Le thème du nu féminin se propose en prostituée alanguie. Laquelle regarde droit en direction du spectateur. Mais là n’est pas ce qui suscite l’appel à la gendarmerie pour éviter que le tableau ne soit vandalisé.

Manet avait conçu cette toile comme une agression, sachant, calculant, dimensionnant son adresse, à la mesure de sa défiance. Elle fit un effet tel qu’il en souffrit tout de même.

Conflits d’héritage

Selon que l’historien veuille d’un Manet voyou, ou d’un Manet savant, s’organise le leg respectivement moderne, ou moderniste.

Commençons par le voyou. Esthétique, s’entend. C’est le Manet moderne : la peinture est une pratique de symbolisation à même une économie symbolique générale. Cette pratique est insérée dans le monde, elle le travaille, elle travaille la façon dont le peintre participe de sa société. En tant que peintre, mais pas seulement dans l’orbe mondain de la peinture et sa marge. A tel point que ce n’est plus seulement d’économie de la représentation qu’il s’agit, mais de « participation au sensible » [6]. Cette participation est celle d’un malotru (pas même un voyou, un minable) parce qu’elle est perçue comme fait d’un individu ne sachant pas peindre selon ce que doit être une peinture, tout en prétendant le contraire, et en s’échinant à revenir à la charge. Cette perception qui rejette ne perçoit pas qu’une économie picturale autre que celle formalisée par les dites règles est engagée à travers cette peinture. Que pour ce faire, sont nécessairement connus, dans leur intégrité propre et interdépendante, les niveaux mentionnés dans la facture de la représentation picturale usuelle de l’époque.

Quant à l’interprétation moderniste, celle du savant, elle radicalise cette connaissance, l’autonomise, en fait un but, « pur ». Olympia, à travers l’écrasement des plans et le tranchant des contrastes préfigure une pratique picturale de la présentation du médium et de lui seul. Formule de la « pureté » valable partout, qu’il s’agisse de la peinture et du plan ; du volume et de l’espace dans lequel il est disposé ; du signifiant et du signifié… Le motif est dès lors considéré comme alibi rendant possible cette présentation du médium.

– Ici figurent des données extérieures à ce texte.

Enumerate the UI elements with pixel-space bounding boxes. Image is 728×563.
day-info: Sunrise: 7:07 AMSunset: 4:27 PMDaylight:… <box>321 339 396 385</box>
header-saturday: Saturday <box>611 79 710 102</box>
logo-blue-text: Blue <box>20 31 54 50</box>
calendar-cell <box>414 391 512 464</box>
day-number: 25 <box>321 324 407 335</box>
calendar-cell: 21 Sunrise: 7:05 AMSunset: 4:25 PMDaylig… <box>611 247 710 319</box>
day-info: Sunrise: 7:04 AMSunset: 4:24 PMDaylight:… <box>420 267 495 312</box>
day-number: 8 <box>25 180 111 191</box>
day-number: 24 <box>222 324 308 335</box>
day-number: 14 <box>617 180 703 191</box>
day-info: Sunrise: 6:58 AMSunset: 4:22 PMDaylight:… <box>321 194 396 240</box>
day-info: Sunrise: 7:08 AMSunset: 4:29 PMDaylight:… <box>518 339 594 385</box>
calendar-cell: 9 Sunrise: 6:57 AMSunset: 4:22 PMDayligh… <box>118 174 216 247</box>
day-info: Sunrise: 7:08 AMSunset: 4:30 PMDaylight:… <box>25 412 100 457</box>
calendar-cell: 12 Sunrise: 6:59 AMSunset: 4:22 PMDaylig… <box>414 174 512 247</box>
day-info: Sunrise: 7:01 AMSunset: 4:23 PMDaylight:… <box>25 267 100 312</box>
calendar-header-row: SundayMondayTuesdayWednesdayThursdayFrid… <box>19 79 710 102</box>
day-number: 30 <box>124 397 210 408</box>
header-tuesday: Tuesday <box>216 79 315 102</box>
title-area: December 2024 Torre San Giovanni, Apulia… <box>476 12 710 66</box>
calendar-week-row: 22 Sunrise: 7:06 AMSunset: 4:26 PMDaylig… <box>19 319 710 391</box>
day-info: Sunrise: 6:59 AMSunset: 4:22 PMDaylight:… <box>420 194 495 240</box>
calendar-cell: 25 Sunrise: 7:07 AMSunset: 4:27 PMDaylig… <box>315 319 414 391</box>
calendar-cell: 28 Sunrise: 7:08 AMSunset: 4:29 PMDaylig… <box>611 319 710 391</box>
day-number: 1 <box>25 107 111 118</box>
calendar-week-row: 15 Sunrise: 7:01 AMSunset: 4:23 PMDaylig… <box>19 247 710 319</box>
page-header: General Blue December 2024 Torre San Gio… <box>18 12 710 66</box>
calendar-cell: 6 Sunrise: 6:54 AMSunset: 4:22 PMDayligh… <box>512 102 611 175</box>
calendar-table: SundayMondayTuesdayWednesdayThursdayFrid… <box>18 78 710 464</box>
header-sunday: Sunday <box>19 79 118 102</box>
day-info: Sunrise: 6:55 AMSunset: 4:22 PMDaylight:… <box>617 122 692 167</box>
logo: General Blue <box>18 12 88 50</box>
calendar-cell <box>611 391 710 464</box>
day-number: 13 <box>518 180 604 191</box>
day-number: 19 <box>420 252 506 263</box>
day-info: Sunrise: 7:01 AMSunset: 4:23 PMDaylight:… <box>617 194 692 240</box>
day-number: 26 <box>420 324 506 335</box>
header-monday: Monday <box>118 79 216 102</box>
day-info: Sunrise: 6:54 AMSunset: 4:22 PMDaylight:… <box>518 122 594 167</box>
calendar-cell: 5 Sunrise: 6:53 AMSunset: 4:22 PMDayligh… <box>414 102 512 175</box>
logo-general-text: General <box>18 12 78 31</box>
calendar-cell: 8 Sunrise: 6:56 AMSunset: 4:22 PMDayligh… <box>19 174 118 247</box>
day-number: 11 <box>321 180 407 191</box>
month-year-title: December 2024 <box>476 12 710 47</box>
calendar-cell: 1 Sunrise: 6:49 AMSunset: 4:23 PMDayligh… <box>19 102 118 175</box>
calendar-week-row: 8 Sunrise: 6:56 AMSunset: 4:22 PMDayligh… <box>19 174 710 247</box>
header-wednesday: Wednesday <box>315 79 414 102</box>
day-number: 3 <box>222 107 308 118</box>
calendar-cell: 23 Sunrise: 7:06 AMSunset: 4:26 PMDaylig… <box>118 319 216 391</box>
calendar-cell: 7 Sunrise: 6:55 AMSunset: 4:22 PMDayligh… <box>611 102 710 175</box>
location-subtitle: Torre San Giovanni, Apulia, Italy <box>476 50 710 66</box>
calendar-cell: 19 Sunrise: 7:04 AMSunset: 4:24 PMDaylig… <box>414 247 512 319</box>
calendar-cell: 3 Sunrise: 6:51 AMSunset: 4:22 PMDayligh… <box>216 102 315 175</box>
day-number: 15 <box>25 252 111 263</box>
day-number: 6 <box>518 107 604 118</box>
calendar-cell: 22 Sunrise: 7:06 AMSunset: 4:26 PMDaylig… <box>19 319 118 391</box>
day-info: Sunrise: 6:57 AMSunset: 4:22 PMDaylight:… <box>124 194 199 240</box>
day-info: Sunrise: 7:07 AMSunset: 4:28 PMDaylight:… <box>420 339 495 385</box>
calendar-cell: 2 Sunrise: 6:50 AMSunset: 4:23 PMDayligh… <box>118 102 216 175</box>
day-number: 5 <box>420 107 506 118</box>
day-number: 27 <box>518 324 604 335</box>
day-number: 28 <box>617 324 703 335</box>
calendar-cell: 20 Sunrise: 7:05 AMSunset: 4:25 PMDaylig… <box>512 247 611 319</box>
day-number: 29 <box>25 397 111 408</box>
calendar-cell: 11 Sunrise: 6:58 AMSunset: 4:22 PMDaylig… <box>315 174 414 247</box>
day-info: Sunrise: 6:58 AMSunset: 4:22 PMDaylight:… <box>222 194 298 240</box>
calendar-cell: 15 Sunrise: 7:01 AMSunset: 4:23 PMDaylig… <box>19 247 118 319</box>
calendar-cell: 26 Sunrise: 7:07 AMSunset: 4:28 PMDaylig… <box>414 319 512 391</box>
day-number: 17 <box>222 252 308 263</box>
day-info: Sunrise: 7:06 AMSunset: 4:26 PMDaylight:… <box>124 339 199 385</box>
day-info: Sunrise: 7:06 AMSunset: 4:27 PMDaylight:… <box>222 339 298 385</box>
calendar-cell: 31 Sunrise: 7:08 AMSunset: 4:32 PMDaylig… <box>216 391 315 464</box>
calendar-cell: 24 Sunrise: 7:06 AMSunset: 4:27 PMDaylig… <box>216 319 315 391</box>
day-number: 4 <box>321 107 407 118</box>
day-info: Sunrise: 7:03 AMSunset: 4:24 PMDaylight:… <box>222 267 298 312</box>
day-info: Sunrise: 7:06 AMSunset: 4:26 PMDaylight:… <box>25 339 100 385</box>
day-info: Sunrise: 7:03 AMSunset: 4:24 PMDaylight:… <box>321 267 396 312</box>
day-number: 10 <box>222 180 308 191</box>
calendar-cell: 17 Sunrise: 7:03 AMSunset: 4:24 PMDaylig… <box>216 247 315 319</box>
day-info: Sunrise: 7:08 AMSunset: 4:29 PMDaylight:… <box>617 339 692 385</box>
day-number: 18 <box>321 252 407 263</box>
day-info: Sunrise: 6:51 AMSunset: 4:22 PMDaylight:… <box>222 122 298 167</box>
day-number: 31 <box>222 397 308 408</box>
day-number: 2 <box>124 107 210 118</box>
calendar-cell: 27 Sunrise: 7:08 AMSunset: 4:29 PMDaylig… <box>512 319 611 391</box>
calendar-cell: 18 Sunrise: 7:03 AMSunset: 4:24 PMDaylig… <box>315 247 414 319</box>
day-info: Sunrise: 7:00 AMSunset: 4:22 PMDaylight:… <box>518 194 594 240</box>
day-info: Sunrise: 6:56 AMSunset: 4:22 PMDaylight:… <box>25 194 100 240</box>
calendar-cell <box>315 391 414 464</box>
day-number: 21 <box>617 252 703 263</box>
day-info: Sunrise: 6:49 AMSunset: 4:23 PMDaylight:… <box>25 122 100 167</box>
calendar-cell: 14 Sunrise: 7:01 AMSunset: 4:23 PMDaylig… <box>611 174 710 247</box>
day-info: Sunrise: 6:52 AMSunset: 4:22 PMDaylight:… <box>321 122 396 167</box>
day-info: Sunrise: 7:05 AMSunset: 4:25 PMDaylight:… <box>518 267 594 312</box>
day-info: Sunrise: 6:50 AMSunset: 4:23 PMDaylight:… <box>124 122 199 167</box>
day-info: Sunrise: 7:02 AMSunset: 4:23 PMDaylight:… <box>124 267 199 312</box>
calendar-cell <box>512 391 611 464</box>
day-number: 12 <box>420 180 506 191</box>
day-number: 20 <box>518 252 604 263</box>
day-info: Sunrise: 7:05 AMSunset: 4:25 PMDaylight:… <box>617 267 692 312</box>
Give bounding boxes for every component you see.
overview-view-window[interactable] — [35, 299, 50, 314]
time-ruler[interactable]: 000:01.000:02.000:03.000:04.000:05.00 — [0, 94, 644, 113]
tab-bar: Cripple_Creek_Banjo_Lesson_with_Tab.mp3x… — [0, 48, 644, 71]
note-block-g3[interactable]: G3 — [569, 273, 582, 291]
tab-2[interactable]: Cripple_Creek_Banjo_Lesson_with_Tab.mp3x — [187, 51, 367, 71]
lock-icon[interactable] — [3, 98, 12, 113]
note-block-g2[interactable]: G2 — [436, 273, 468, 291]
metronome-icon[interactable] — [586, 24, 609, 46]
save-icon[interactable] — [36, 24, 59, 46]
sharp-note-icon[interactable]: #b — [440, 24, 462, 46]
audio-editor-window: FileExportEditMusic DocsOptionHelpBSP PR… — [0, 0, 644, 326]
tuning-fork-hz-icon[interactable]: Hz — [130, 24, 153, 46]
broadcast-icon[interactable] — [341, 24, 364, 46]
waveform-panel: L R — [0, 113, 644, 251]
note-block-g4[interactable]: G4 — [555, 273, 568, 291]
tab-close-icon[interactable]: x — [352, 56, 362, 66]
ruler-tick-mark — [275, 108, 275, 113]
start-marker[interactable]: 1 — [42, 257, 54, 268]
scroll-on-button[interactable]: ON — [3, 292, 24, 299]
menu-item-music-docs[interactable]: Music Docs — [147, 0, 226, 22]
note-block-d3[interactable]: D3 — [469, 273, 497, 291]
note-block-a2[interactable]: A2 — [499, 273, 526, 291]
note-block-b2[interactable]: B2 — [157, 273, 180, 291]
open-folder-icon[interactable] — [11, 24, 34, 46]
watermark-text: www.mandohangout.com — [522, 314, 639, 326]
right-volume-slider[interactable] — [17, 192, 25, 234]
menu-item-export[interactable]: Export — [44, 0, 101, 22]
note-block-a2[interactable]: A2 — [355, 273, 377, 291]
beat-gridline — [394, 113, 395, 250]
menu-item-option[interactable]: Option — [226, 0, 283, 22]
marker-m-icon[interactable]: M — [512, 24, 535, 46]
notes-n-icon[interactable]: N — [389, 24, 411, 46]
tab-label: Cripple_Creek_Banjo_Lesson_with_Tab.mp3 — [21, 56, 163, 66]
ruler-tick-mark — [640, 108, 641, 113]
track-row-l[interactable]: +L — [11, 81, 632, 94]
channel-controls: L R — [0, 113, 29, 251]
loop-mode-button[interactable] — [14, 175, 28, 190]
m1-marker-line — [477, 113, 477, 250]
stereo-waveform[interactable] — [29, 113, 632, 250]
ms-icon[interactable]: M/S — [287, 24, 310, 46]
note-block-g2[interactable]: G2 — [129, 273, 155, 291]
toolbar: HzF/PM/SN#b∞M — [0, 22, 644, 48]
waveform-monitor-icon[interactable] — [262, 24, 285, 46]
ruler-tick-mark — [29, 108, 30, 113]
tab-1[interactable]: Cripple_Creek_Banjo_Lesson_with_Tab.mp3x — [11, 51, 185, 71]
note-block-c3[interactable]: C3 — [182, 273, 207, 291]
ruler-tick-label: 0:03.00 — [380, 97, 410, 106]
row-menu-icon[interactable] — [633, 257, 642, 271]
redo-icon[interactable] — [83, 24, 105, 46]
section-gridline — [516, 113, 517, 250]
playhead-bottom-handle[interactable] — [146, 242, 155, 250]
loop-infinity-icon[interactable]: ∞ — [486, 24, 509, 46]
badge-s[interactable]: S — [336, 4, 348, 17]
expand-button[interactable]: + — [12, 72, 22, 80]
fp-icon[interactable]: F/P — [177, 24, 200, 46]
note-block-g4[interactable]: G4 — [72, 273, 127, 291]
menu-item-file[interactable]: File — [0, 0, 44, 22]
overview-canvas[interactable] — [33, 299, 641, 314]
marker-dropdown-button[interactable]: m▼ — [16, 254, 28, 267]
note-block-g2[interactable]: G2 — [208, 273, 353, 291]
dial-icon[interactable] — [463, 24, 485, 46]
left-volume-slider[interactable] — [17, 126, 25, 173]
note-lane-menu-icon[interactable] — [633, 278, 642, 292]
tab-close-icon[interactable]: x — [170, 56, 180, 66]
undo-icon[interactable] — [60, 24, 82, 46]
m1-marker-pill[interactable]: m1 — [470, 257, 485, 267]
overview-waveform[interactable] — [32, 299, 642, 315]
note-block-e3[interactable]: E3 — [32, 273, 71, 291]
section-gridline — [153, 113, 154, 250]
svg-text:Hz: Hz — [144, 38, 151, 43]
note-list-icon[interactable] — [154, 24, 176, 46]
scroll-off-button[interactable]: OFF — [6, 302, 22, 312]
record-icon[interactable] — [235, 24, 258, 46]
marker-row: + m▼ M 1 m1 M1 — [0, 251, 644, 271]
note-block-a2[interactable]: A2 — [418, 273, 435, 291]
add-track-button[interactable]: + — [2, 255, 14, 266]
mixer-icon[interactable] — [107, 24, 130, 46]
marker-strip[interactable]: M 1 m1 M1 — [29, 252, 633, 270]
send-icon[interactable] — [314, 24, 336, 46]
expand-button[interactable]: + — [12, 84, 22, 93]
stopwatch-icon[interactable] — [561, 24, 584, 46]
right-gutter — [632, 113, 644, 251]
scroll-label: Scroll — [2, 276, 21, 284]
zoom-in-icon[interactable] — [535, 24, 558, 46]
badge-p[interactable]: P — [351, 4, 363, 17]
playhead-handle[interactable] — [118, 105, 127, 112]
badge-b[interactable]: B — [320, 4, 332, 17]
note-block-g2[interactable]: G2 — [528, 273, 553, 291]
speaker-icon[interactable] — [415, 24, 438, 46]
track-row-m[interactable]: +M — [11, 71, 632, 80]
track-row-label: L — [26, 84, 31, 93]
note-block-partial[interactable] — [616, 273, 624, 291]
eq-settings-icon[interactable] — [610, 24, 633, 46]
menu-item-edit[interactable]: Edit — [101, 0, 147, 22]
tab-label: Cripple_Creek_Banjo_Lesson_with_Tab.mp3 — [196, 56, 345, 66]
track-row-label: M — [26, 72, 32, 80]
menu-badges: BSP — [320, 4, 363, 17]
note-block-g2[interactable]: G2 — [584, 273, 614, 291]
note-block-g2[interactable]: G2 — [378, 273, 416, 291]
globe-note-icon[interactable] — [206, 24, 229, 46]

Si cette conception peut compter sur Olympia comme pièce à conviction pour s’exposer, c’est parce que c’est la manière dont ce tableau fut peint qui fit scandale. Et le modernisme d’en tirer son axiome : c’est bien la primauté concrète des composantes de la représentation, plutôt que ce qui est représenté en terme de motif, qui a dérangé.

Mais il y a une dimension de la toile que cette interprétation ampute du même coup : la pratique picturale comme participation à un contexte symbolique qui excède son propre champ disciplinaire spécifique, pour investir en retour ce champ élargi en tant qu’expérience exogène et participative. Amputation d’une dimension de la symbolisation comme investissement d’une économie symbolique générale. Le savant sait savamment, mais ce qu’il sait ne concerne que ses pairs.

Ces deux lectures sont donc antagonistes. Dans le second cas, Manet est un peintre de l’essence. Dans le premier, Manet est un peintre de la circonstance. Ce qui ne signifie pas qu’il n’en aille de sa pratique que d’un geste localement sensé. Non, Manet articule, par la circonstance, la structure d’un schème de représentation. Ce Manet là, autorise une tradition de l’errance raisonnée, et le travail de l’artiste comme constitution d’une sensibilité trans-contextuelle.